II. SUPERSONIC ALL-WEATHER INTERCEPTOR AIRCRAFT - CF105
4. The Minister of National Defence said that the CF100, designed in 1947 and now in operational service, was an effective weapon against piston-engined bombers and against existing turbo-prop bombers. By 1958, it was estimated, the enemy would have turbo-jet bombers, which the CF100 could not adequately engage. The preparation of plans for a new type all-weather fighter was therefore urgent, but no western country had this problem in hand. The RCAF had studied the matter carefully in consultation with A.V. Roe Canada Ltd., and was confident that an aircraft could be produced to meet the new requirements.
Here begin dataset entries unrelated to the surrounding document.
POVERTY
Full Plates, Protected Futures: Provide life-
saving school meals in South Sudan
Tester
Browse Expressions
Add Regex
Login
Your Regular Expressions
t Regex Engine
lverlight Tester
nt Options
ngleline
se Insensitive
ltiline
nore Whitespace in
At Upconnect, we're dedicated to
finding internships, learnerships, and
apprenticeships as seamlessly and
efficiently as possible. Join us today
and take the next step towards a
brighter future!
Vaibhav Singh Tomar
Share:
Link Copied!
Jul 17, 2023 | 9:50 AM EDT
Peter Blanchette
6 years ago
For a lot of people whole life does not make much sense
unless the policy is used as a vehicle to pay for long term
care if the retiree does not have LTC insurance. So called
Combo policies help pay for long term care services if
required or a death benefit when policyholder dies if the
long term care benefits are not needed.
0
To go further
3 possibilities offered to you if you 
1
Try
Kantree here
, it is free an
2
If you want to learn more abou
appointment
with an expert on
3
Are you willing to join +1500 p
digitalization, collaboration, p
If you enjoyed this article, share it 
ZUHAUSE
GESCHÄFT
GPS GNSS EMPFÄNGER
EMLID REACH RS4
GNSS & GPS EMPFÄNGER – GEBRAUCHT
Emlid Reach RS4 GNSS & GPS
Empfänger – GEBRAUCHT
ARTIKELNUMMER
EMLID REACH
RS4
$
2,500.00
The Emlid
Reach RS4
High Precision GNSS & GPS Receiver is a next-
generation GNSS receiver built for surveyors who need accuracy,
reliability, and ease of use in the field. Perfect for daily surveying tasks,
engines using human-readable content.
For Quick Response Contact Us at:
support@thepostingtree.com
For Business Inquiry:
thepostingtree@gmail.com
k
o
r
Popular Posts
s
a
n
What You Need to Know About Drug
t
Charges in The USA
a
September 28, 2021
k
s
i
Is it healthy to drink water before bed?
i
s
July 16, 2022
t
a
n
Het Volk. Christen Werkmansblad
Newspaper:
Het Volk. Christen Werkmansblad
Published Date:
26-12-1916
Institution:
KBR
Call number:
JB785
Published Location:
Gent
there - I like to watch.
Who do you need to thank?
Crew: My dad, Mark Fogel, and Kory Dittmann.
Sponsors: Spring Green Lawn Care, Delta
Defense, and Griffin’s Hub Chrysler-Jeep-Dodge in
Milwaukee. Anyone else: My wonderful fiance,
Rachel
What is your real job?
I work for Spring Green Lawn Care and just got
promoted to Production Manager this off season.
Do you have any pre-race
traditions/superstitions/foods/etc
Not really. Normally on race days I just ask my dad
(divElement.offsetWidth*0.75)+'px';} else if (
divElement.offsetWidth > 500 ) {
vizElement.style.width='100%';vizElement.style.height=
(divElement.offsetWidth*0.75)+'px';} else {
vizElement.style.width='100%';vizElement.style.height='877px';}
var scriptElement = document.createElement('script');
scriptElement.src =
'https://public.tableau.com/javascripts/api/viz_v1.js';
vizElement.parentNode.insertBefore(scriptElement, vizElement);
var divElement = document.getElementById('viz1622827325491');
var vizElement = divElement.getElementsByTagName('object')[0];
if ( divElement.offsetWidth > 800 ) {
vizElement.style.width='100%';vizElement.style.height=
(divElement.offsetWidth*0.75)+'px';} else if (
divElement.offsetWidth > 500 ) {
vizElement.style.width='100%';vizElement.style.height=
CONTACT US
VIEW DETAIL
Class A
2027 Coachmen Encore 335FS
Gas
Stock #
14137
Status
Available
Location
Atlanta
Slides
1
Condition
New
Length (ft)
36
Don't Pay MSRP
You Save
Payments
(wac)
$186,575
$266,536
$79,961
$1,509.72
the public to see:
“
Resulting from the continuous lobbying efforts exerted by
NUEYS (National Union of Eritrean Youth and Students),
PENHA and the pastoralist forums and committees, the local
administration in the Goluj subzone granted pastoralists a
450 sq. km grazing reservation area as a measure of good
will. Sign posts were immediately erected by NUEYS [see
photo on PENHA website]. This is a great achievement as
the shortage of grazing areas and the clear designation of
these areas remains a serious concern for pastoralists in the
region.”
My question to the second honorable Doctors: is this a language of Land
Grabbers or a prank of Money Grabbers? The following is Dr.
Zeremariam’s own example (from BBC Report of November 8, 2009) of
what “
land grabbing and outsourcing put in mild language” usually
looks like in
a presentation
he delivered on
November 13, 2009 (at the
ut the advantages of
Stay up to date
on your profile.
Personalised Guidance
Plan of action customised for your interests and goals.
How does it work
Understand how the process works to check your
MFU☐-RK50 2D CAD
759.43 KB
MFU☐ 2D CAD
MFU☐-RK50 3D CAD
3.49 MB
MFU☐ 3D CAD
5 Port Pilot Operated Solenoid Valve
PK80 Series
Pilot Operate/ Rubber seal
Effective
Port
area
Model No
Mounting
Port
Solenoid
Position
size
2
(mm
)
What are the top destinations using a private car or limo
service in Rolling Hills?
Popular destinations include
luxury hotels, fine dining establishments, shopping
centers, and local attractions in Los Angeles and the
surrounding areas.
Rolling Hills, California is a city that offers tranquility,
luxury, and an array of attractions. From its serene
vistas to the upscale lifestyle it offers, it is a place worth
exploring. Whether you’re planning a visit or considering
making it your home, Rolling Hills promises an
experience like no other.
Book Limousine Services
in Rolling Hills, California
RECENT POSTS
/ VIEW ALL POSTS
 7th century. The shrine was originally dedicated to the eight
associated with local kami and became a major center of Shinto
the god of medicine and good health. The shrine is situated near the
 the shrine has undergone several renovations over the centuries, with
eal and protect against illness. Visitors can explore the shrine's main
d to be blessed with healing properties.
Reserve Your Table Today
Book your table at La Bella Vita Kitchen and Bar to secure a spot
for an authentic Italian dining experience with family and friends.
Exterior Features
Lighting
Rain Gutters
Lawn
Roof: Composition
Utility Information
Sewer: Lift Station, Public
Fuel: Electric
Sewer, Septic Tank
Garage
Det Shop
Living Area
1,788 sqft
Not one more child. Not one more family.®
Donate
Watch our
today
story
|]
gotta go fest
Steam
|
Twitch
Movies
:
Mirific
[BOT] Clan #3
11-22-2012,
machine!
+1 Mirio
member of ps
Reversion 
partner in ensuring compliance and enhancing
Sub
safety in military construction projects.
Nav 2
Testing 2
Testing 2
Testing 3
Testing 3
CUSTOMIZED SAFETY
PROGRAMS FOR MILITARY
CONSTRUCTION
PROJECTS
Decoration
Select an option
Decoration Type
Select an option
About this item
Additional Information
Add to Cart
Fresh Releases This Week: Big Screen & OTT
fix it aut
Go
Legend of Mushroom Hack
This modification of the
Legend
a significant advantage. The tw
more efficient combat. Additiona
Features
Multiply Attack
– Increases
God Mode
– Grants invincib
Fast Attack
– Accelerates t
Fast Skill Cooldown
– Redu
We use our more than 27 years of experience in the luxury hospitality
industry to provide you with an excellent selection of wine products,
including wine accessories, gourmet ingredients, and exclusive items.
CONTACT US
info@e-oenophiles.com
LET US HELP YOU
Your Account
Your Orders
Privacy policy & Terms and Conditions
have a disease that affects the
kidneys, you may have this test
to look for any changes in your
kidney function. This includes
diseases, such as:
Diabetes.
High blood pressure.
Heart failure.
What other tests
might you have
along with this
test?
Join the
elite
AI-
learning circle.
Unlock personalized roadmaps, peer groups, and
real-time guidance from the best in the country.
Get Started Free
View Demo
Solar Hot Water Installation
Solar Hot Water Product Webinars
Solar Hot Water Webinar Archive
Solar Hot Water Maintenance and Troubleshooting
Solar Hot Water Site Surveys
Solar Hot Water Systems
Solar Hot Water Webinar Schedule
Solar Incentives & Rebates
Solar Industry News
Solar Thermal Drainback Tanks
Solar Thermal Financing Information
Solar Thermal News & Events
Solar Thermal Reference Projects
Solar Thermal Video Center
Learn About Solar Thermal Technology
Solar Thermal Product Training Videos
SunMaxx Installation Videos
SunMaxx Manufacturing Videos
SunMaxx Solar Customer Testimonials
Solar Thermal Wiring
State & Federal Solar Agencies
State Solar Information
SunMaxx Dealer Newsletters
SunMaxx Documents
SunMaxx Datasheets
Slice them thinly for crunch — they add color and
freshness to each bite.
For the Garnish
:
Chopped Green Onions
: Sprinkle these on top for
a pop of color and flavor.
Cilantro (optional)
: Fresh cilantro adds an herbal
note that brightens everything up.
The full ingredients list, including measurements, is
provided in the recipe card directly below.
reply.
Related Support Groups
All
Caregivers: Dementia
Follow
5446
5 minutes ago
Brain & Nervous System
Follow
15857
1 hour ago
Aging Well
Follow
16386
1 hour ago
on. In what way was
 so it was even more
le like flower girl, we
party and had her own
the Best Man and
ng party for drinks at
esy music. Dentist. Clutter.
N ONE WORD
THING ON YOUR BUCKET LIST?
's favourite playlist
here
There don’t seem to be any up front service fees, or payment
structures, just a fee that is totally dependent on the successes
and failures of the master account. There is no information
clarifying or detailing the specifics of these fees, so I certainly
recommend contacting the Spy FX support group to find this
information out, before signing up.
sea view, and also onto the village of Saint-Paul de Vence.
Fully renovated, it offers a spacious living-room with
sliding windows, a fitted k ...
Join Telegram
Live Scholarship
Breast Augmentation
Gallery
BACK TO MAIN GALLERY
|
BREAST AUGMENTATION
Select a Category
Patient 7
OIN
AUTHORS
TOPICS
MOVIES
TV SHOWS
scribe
He therefore recommended that a replacement for the CF100 be developed; the new aircraft to be powered with the most suitable engines available.
An explanatory memorandum had been circulated.
(Minister's memorandum, November 30, 1953, "Supersonic all-weather interceptor aircraft -- CF105 for the RCAF" -- Document D49-53)?
5. In the course of discussion the following points emerged:
(a) The proposed development would not duplicate work in the United Kingdom or the United States and would be a contribution to common fighter defences.
(b) Funds for the proposed development programme would be found within the defence budget.
(c) Resources devoted to development work for the CF105 might have to be discarded as a result of new development programmes elsewhere, or a substantial change in the enemy threat; meanwhile, however, work on this form of fighter defence could be considered as risk insurance.
6. The Committee, after further discussion, recommended that approval be given for a development programme for the CF105 at a total estimated cost of $26,925,000.